Linux Foundation

Background and Scope

Open-source projects have a very different history to interface standards. They focus on the actual implementation of a system, not just the interfaces to the system. Unlike most hardware, software can be easily changed in order to augment features, improve performance, and/or remove bugs, and the core principle of open source is to allow anyone access to the software source code to make such improvements. A further objective for some open-source projects is that any improvements are then contributed back so the improvements are also publicly available. The Linux Foundation grew out of the organisation developed by Linus Torvalds to support his open-source project, Linux, developing an open-source equivalent to the proprietary UNIX operating system, and using a particular software licence called the GNU Public Licence (GPL).

The Linux Foundation (LF) now supports a very wide range of open-source projects where projects are self-standing and self-funding , but coordinated into larger activities.

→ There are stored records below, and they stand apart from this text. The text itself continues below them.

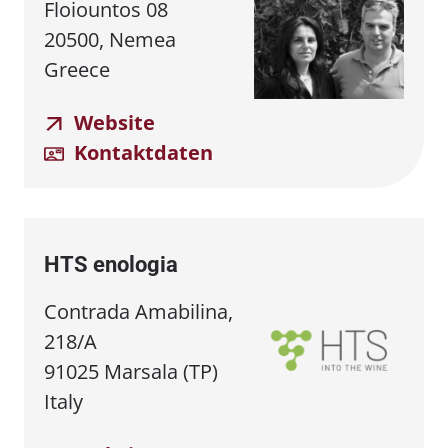
Floiountos 08
20500, Nemea
Greece
Website
Kontaktdaten
HTS enologia
Contrada Amabilina,
218/A
91025 Marsala (TP)
Italy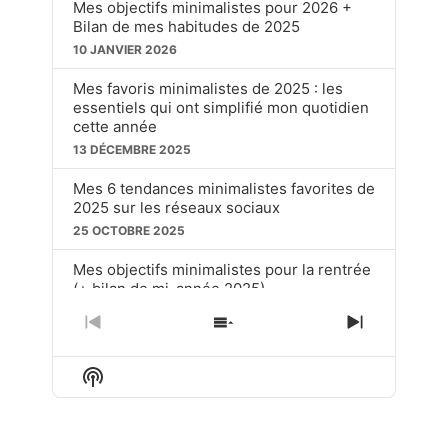
Mes objectifs minimalistes pour 2026 +
Bilan de mes habitudes de 2025
10 JANVIER 2026
Mes favoris minimalistes de 2025 : les
essentiels qui ont simplifié mon quotidien
cette année
13 DÉCEMBRE 2025
Mes 6 tendances minimalistes favorites de
2025 sur les réseaux sociaux
25 OCTOBRE 2025
Mes objectifs minimalistes pour la rentrée
(+ bilan de mi-année 2025)
20 SEPTEMBRE 2025
PREVIOUS
SHOW
NEXT
EPISODE
EPISODES
EPISOD
Ces choses soit disant « dépassées » que
LIST
j’utilise toujours en tant que minimaliste
Show
Podcast
15 JUIN 2025
Information
LOAD MORE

There are at least three such groups which are of particular interest for telecoms. First, the LF Networking Fund (a group of projects which have grown out of network functions virtualisation (NFV) including its orchestration and management), second, the LF AI and Data Foundation, and third the Cloud Networking Compute Foundation (which supports many projects in the virtualisation infrastructure, both for NFV and network hosted applications). In each case, funding is centralised and coordinated yet there is still a level of autonomy within the individual projects.


Organisation and Working Methods

The result of an open-source project is running code, and the Linux Foundation’s working methods are therefore quite different to that of most standards bodies. In many ways, the software tools that support the software development are as important as the human organisational structure.

Central to this is the GIT protocol/file system (also developed by Linus Torvalds) which tracks changes in the source code across all contributors to the project. This allows anyone to download the latest version (or historic versions) and make changes to the code. These changed versions can then be ‘merged’ back into the original.

The project management function therefore looks not just about who is working on new features / performance enhancements / bug fixes, but also who has authority to accept ‘merge requests’ into the primary code base.

As such, successful projects tend to have strong leadership and control, and are rather less of ‘contribution-led, consensus-basis’ endeavour, as per the maxim of the ITU.

Participation normally requires membership through an organisation, while influence and status within a project is normally earned through making helpful and competent code contributions.